** Data shown follows **
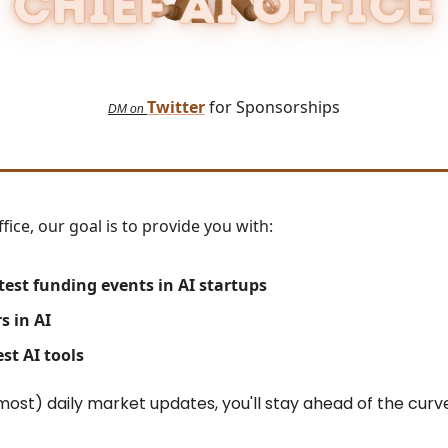
Twitter
for Sponsorships
DM on
ffice, our goal is to provide you with:
test
funding events in AI startups
s in AI
st AI tools
most) daily market updates, you'll stay ahead of the curv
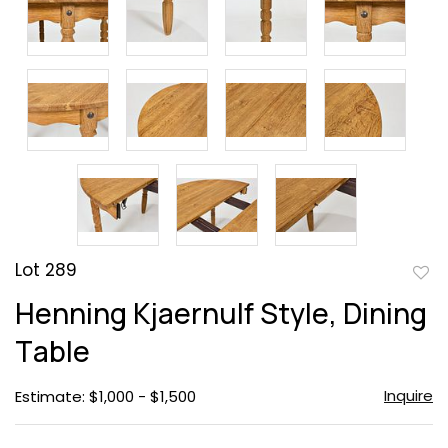
Lot 289
to
Henning Kjaernulf Style, Dining
favor
Table
Inquire
Estimate: $1,000 - $1,500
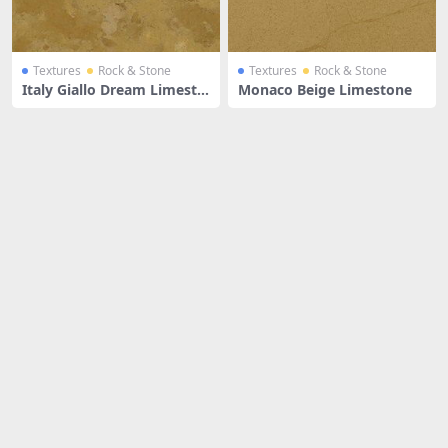
Textures
Rock & Stone
Textures
Rock & Stone
Italy Giallo Dream Limesto
Monaco Beige Limestone
ne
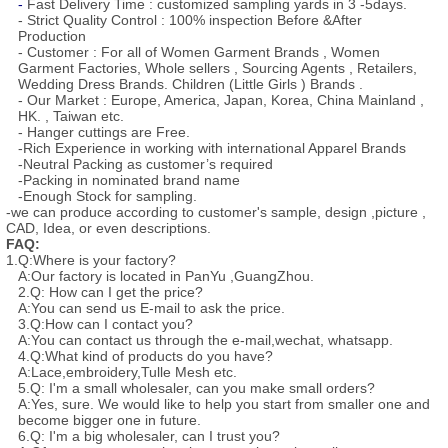
-
Fast Delivery Time : customized sampling yards in 3 -5days.
- Strict Quality Control : 100% inspection Before &After
Production
- Customer : For all of Women Garment Brands , Women
Garment Factories, Whole sellers , Sourcing Agents , Retailers,
Wedding Dress Brands. Children (Little Girls ) Brands .
- Our Market : Europe, America, Japan, Korea, China Mainland ,
HK. , Taiwan etc.
- Hanger cuttings are Free.
-Rich Experience in working with international Apparel Brands
-Neutral Packing as customer’s required
-Packing in nominated brand name
-Enough Stock for sampling.
-we can produce according to customer's sample, design ,picture ,
CAD, Idea, or even descriptions.
FAQ:
1.Q:Where is your factory?
A:Our factory is located in PanYu ,GuangZhou.
2.Q: How can I get the price?
A:You can send us E-mail to ask the price.
3.Q:How can I contact you?
A:You can contact us through the e-mail,wechat, whatsapp.
4.Q:What kind of products do you have?
A:Lace,embroidery,Tulle Mesh etc.
5.Q: I'm a small wholesaler, can you make small orders?
A:Yes, sure. We would like to help you start from smaller one and
become bigger one in future.
6.Q: I'm a big wholesaler, can I trust you?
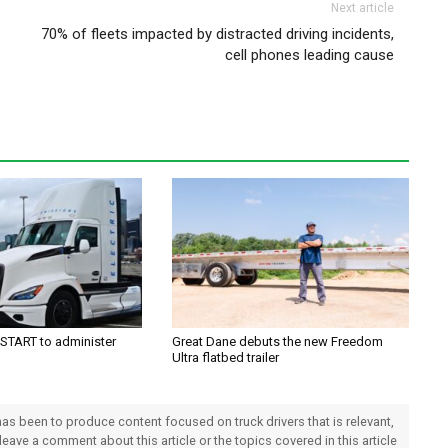
Next article
70% of fleets impacted by distracted driving incidents,
cell phones leading cause
TART to administer
Great Dane debuts the new Freedom
Ultra flatbed trailer
 has been to produce content focused on truck drivers that is relevant,
 leave a comment about this article or the topics covered in this article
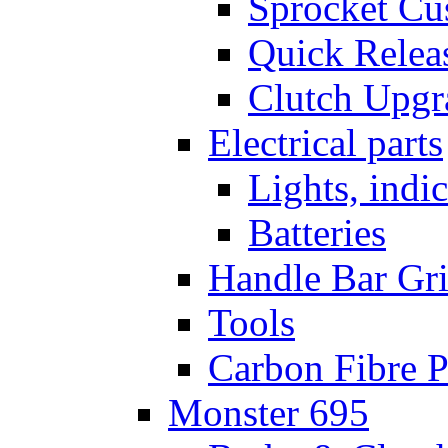
Sprocket Cu
Quick Relea
Clutch Upgr
Electrical parts
Lights, indi
Batteries
Handle Bar Gr
Tools
Carbon Fibre P
Monster 695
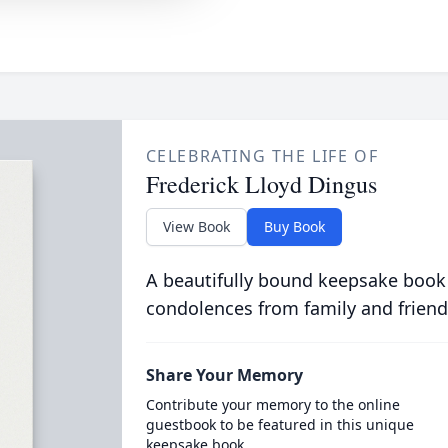
CELEBRATING THE LIFE OF
Frederick Lloyd Dingus
View Book
Buy Book
A beautifully bound keepsake book
condolences from family and friend
Share Your Memory
Contribute your memory to the online
guestbook to be featured in this unique
keepsake book.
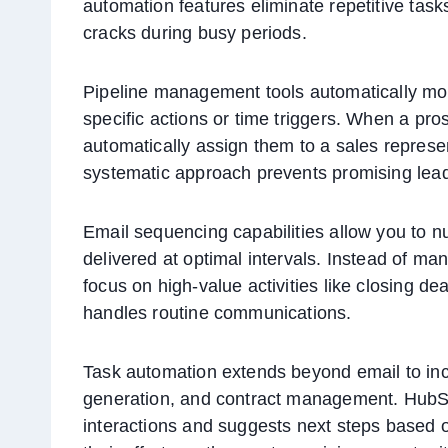
automation features eliminate repetitive task
cracks during busy periods.
Pipeline management tools automatically mo
specific actions or time triggers. When a pr
automatically assign them to a sales represe
systematic approach prevents promising lead
Email sequencing capabilities allow you to n
delivered at optimal intervals. Instead of man
focus on high-value activities like closing d
handles routine communications.
Task automation extends beyond email to in
generation, and contract management. HubSp
interactions and suggests next steps based o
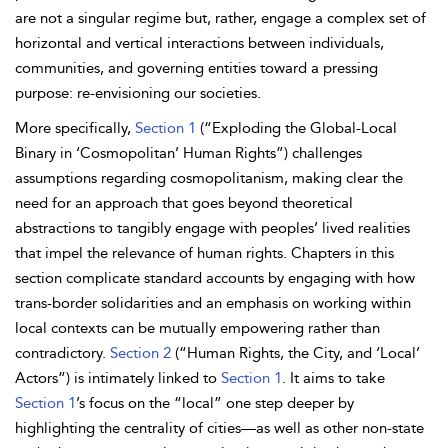
are not a singular regime but, rather, engage a complex set of
horizontal and vertical interactions between individuals,
communities, and governing entities toward a pressing
purpose: re-envisioning our societies.
More specifically,
Section 1
(“Exploding the Global-Local
Binary in ‘Cosmopolitan’ Human Rights”) challenges
assumptions regarding cosmopolitanism, making clear the
need for an approach that goes beyond theoretical
abstractions to tangibly engage with peoples’ lived realities
that impel the relevance of human rights. Chapters in this
section complicate standard accounts by engaging with how
trans-border solidarities and an emphasis on working within
local contexts can be mutually empowering rather than
contradictory.
Section 2
(“Human Rights, the City, and ‘Local’
Actors”) is intimately linked to
Section 1
. It aims to take
Section 1
’s focus on the “local” one step deeper by
highlighting the centrality of cities—as well as other non-state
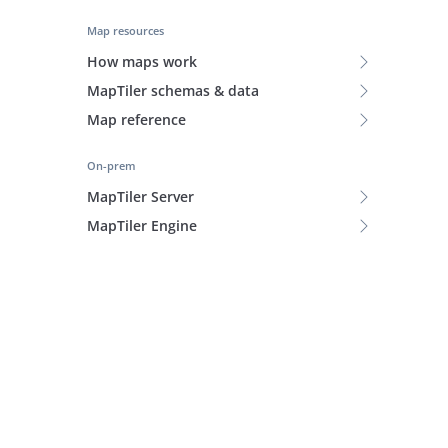
Map resources
How maps work
MapTiler schemas & data
Map reference
On-prem
MapTiler Server
MapTiler Engine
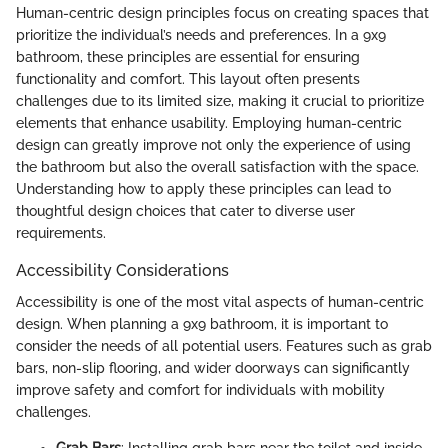
Human-centric design principles focus on creating spaces that
prioritize the individual’s needs and preferences. In a 9x9
bathroom, these principles are essential for ensuring
functionality and comfort. This layout often presents
challenges due to its limited size, making it crucial to prioritize
elements that enhance usability. Employing human-centric
design can greatly improve not only the experience of using
the bathroom but also the overall satisfaction with the space.
Understanding how to apply these principles can lead to
thoughtful design choices that cater to diverse user
requirements.
Accessibility Considerations
Accessibility is one of the most vital aspects of human-centric
design. When planning a 9x9 bathroom, it is important to
consider the needs of all potential users. Features such as grab
bars, non-slip flooring, and wider doorways can significantly
improve safety and comfort for individuals with mobility
challenges.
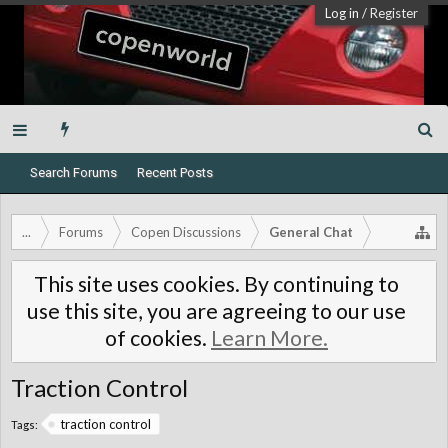
Log in
/
Register
Search Forums
Recent Posts
...
Forums
Copen Discussions
General Chat
This site uses cookies. By continuing to
use this site, you are agreeing to our use
of cookies.
Learn More.
Traction Control
traction control
Tags:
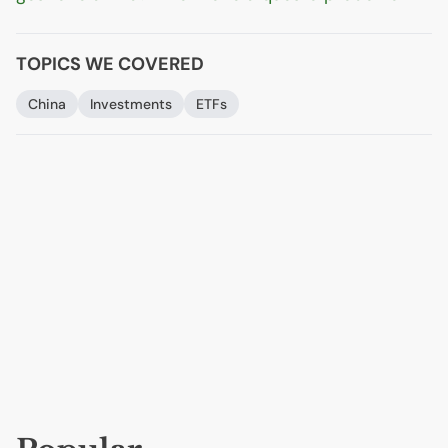
TOPICS WE COVERED
China
Investments
ETFs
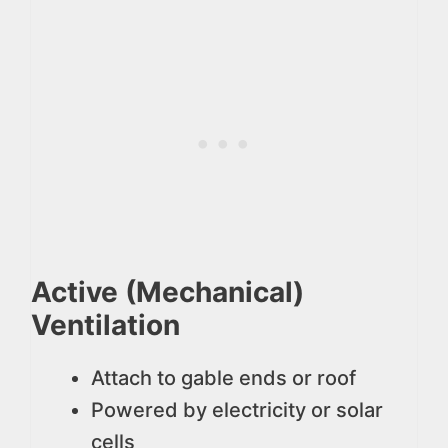
Active (Mechanical)
Ventilation
Attach to gable ends or roof
Powered by electricity or solar
cells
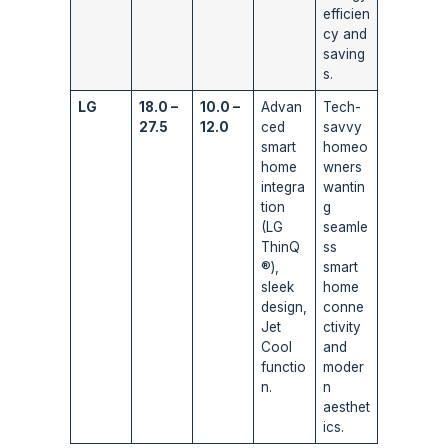
efficien
cy and
saving
s.
LG
18.0 –
10.0 –
Advan
Tech-
27.5
12.0
ced
savvy
smart
homeo
home
wners
integra
wantin
tion
g
(LG
seamle
ThinQ
ss
®),
smart
sleek
home
design,
conne
Jet
ctivity
Cool
and
functio
moder
n.
n
aesthet
ics.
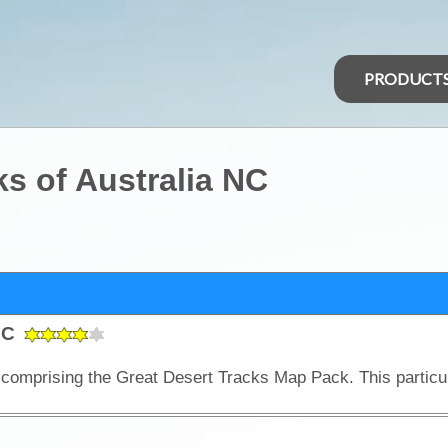
PRODUCT
ks of Australia NC
 NC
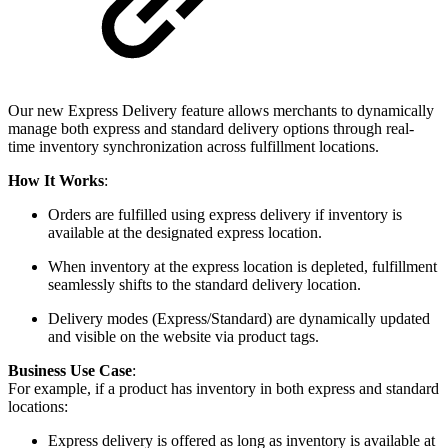
Our new Express Delivery feature allows merchants to dynamically
manage both express and standard delivery options through real-
time inventory synchronization across fulfillment locations.
How It Works
:
Orders are fulfilled using express delivery if inventory is
available at the designated express location.
When inventory at the express location is depleted, fulfillment
seamlessly shifts to the standard delivery location.
Delivery modes (Express/Standard) are dynamically updated
and visible on the website via product tags.
Business Use Case
:
For example, if a product has inventory in both express and standard
locations:
Express delivery is offered as long as inventory is available at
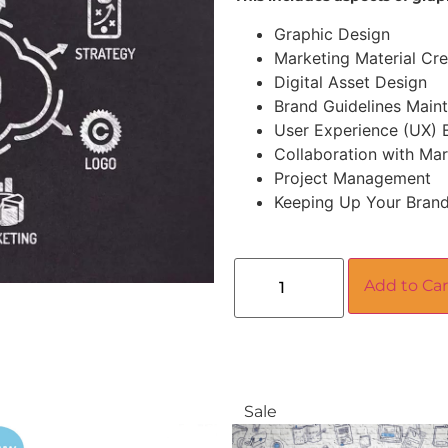
Graphic Design
Marketing Material Cre
Digital Asset Design
Brand Guidelines Main
User Experience (UX)
Collaboration with Ma
Project Management
Keeping Up Your Brand
Add to Car
Sale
** End of Data shown **
Select all lines with the word "contact" from the entries above.

Task answer:
3.Q:How can I contact you?
A:You can contact us through the e-mail,wechat, whatsapp.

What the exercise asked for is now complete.